Como as ações das empresas “dinossauros” da Bolsa reagem à ameaça de operações mais enxutas?

SÃO PAULO – Fintechs, insurtechs, construtechs e outras startups ameaçam os setores tradicionais da economia com suas operações mais enxutas e, consequentemente, muito mais baratas. Como as ações dos “dinossauros” da Bolsa reagem a essas ameaças?

Este é o tema do programa Analistas Sem Censura desta terça-feira (8), no YouTube do InfoMoney. O programa foi apresentado por Renato Breia e Rafael Ragazi, da Nord Research. Assista à discussão ao vivo no player acima e mande suas perguntas.

De maneira geral, as boas empresas com história no mercado já se mostram capazes de competir de igual para igual em eficiência com os novos players, em qualquer setor. As empresas que dão o primeiro passo deixam de ser consumidoras de tecnologia para fornecer tecnologia. Foi isso que fizeram empresas como Magazine Luiza com o omnichannel e a Kroton com sua mudança de marca anunciada na última segunda-feira. 

“Qualquer apresentação hoje tem ‘transformação digital’ e tem ‘x’ as a service“, exemplifica Rigazi. Isso vale para a empreiteira que oferece aluguel por temporada, a locadora e a montadora que podem oferecer gerenciamento de frota nos centros urbanos, ou qualquer outro setor.

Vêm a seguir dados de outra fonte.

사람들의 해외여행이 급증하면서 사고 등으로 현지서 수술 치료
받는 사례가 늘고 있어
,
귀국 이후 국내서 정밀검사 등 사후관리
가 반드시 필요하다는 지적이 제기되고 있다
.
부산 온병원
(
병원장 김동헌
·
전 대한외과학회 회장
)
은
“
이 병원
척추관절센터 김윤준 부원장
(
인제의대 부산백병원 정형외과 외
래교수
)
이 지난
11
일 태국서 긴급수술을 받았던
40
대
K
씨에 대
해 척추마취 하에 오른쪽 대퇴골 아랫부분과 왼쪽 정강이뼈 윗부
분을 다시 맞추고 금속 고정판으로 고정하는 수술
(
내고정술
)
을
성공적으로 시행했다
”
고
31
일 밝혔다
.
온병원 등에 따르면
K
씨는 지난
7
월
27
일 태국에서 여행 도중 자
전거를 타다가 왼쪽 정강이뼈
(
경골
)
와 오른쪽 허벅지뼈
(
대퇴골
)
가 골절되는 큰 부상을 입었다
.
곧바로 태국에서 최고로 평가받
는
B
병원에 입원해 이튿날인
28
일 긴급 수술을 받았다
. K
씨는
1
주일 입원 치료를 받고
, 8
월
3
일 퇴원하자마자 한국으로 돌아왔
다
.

Em outras palavras, número de clientes já foi a principal meta para medir o desempenho de uma empresa. Agora, outras métricas, como KPIs, NPS e tecnologia para desenvolvimento de novas soluções dizem muito mais sobre a capacidade de crescimento do negócio. “Na hora de oferecer uma grade de produtos, a empresa usa inteligência de análise de dados e oferecer o que faz sentido para aquele cliente”, resume o analista. Isso vale numa experiência de compra online, de serviço bancário ou até em produtos de educação e informação, por exemplo.

Bancos digitais

Para Breia, ainda que hoje a “disrupção” esteja mais presente nas discussões do dia a dia, não é possível colocar toda a inovação no mesmo “bolo”. “Vemos empresas mais antigas que estão se aproveitando muito desse processo. Muita gente acha que o banco inter é uma empresa nova, mas é uma empresa muito antiga”, lembra o analista.

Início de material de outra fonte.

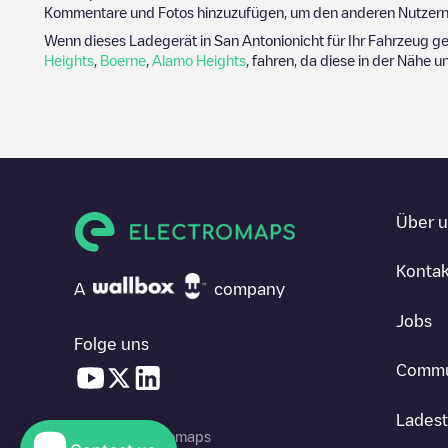
Kommentare und Fotos hinzuzufügen, um den anderen Nutzern 
Wenn dieses Ladegerät in
San Antonio
nicht für Ihr Fahrzeug g
Heights
,
Boerne
,
Alamo Heights
, fahren, da diese in der Nähe u
Über 
Kontak
A
company
Jobs
Folge uns
Commu
Ladest
© 2026 Electromaps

O Banco Intermedium nasceu como uma espécie de correspondente bancário de apoio à MRV, outra empresa dos mesmos fundadores. Após a chamada “transformação digital”, o banco, antes desconhecido, está entre os que encabeçam a discussão do setor financeiro no país. Ragazi aponta que a disputa é entre inovação e escala: irá ganhar quem comprovar ser a melhor opção para o cliente.

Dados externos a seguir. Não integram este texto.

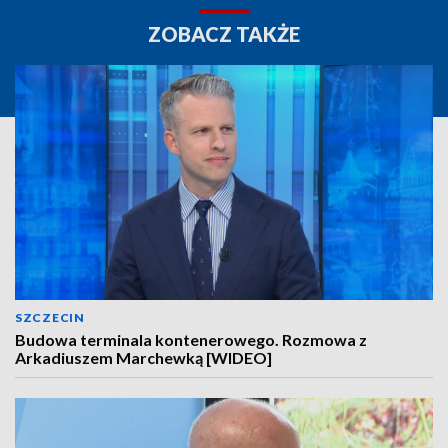
ZOBACZ TAKŻE
SZCZECIN
Budowa terminala kontenerowego. Rozmowa z
Arkadiuszem Marchewką [WIDEO]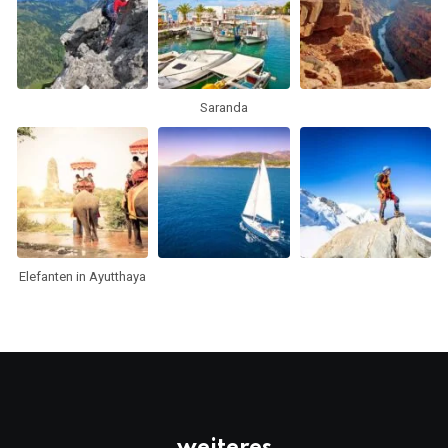
Saranda
Elefanten in Ayutthaya
weiteres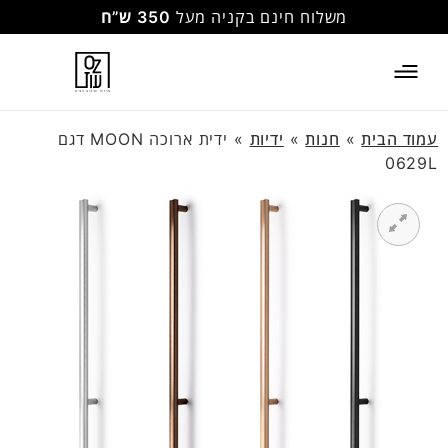
משלוח חינם בקניה מעל
350 ש”ח
עמוד הבית
»
חנות
»
ידיות
»
ידית ארוכה MOON דגם
0629L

No que diz respeito aos papéis das empresas, porém, os analistas alertam: é preciso muito cuidado na hora de comprar ações de novatas em disparada. Por serem operações de muito barulho no setor, muitas vezes essas empresas apresentam valor de mercado esticado em relação aos seus resultados efetivos – e o investidor pode sentir o baque no médio prazo.

“Algumas dessas empresas se preocupam tanto com a satisfação do cliente que esquecem de dar lucro”, diz Ragazi. O Nubank, por exemplo, reportou prejuízo de R$ 139 milhões no semestre passado, resultado 172% pior que o mesmo período do ano anterior.